Fuga en el siglo 23
(Cine)
(f.a.g.)
Hace días que tenía en la cabeza una película. No podía recordar el título. Me estaba torturando el tema. Le pregunté a miles de amigos describiendo el tema del filme. Nadie pudo recordarla. Y hoy le pregunto a un amigo y compañero de trabajo, un compañero jubilado y muy cinéfilo. Y me tira el título. Voy corriendo a mi biblioteca, y empiezo a sacar libros de ciencia ficción. Y nada. Empiezo a pensar dónde puse la novela. Puteo en mi soledad nocturna a todas mis ex novias y novias actuales que quizás se llevaron el libro. El año pasado al pelearme con una novia se llevó diez libros de mi biblioteca y estoy tentado de llamarla. Pero no hablamos hace meses y son las dos de la mañana. "Pendeja a vos te gusta la ciencia ficción", digo en el silencio de mi casa. Me siento triste y amargado. Y miro para arriba y veo en un estante polvoriento tres novelitas y agarro la escalera de metal y me subo. Y ahí apareció la novela de William F. Nolan. Me siento alegre y voy a mi computadora y busco el filme. Y estoy viendo ahora este clásico que tanto me marcó en mi adolescencia.

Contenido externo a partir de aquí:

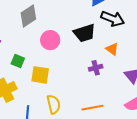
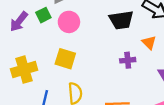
pink circle: (50, 40) -> (69, 22), moved
green square: (18, 61) -> (43, 15), moved, turned 32

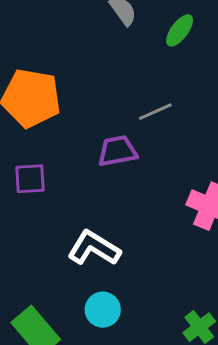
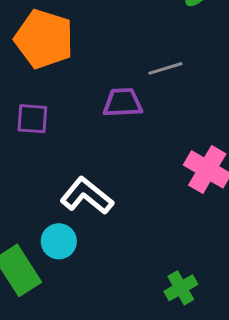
cyan circle: (103, 310) -> (59, 241), moved

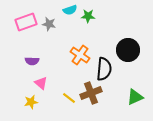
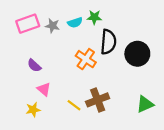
cyan semicircle: (70, 10) -> (75, 23), moved
purple semicircle: (32, 61) -> (34, 66), turned 40
black semicircle: (104, 69) -> (108, 42), moved

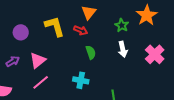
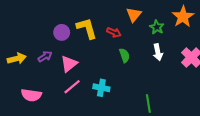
orange triangle: (89, 12) -> (134, 15), moved
purple circle: (21, 32) -> (62, 32), moved
purple arrow: (13, 61) -> (45, 56), moved
cyan cross: (81, 80) -> (101, 88), moved

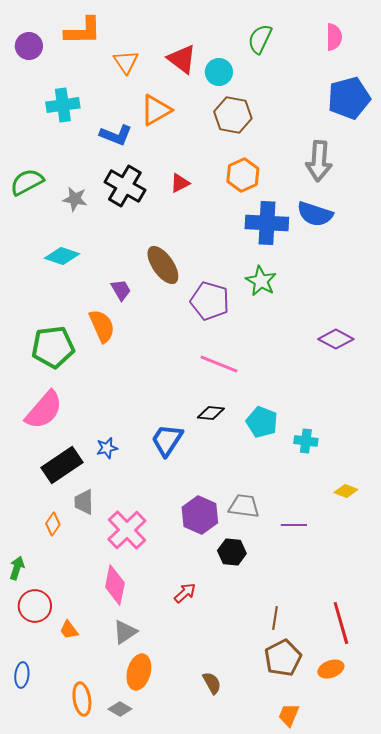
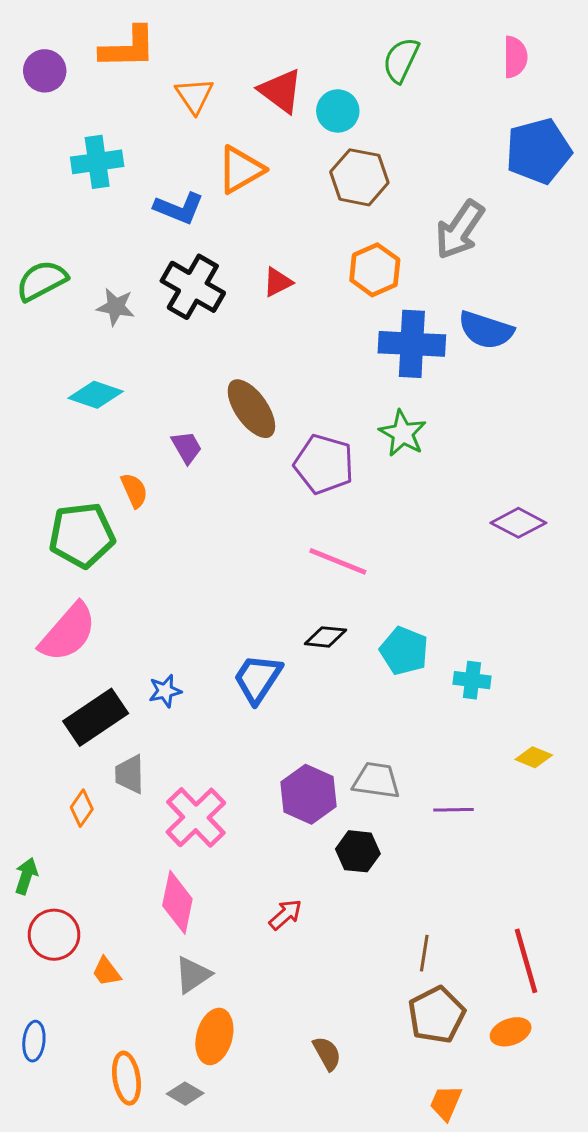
gray arrow: (319, 161) -> (460, 230), moved, turned 30
orange semicircle: (102, 326) -> (134, 490), moved, size x0.7

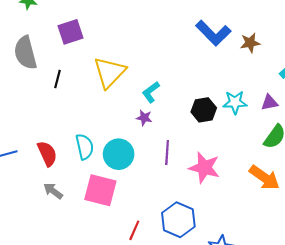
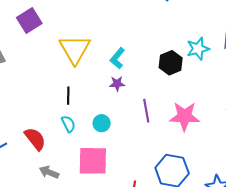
black line: (58, 79) -> (68, 96), moved
cyan semicircle: (85, 147) -> (68, 124), size x0.7
cyan circle: (119, 154) -> (102, 123), size x0.6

Michael Anderson, un director prolijo y muy jugado en cine, dirige en 1976 este filme que es uno de los más grandiosos filmes que ha dado Estados Unidos a la ciencia ficción. Es un filme distópico, esa literatura donde el mundo está partido y quebrado y la humanidad está sumergida y atascada en un sometimiento total. Es el siglo 23, una cúpula gigantesca es la ciudad que contiene a los sobrevivientes de una catástrofe del año 2274 que diezmó a la Tierra. Los habitantes de esa ciudad viven en el ocio y el placer. Las computadoras hacen el trabajo cotidiano, nadie cumple tarea laboral alguna. "Es la utopía de los anarquistas", dice la portada de la novela. Pero no nos engañemos, porque nada es lo que parece. Para mantener estable el número de habitantes la reproducción se realiza por clonación. Hasta ahí es una novela de la "felicidad". Al cumplir 30 años los habitantes de la ciudad se deben someter a un rito religioso (el Carrusel) que se celebra en un anfiteatro. Ahí desaparecen en el aire, y todos aplauden y gritan y están felices. Existe la esperanza de un nuevo renacimiento, de clonar en un nuevo ser si uno ha sido obediente a las leyes de ese Estado. Pero si alguien fue desobediente desaparece para siempre. Es un suicidio voluntario, reglamentado y obligatorio para todos los ciudadanos. Quienes se opongan cometen un delito penado severamente por las leyes. Pero no todos creen en el Estado y sus leyes. Algunos quieren huir y Logan es un policía envejecido (como si tuviera 30 años) por las computadoras para descubrir a un grupo clandestino que ayuda a huir a la gente de esa ciudad. Logan se hace amigo de Jessica 6 que es una líder de ese grupo. Hay un enamoramiento y juntos huyen de la ciudad, en busca de un lugar llamado el Santuario. Ahí está la verdad de todo, el Estado esconde un secreto. Son perseguidos por un amigo de Logan, Francis 7. Y fuera de la ciudad qué pasará. Lector no te cuento el final (estoy muy tentado), porque te pido que veas este filme o que leas la novela.
Lector no creas todo lo que el Estado te dice. No creas todo, porque el futuro ha llegado.
Fabián Ariel Gemelotti
(Martes 31 de marzo de 2020, tres de la madrugada)
Posdata: gracias Ernesto Vilches Porta por recordar el título. Sin ese aporte no podría haber escrito esto.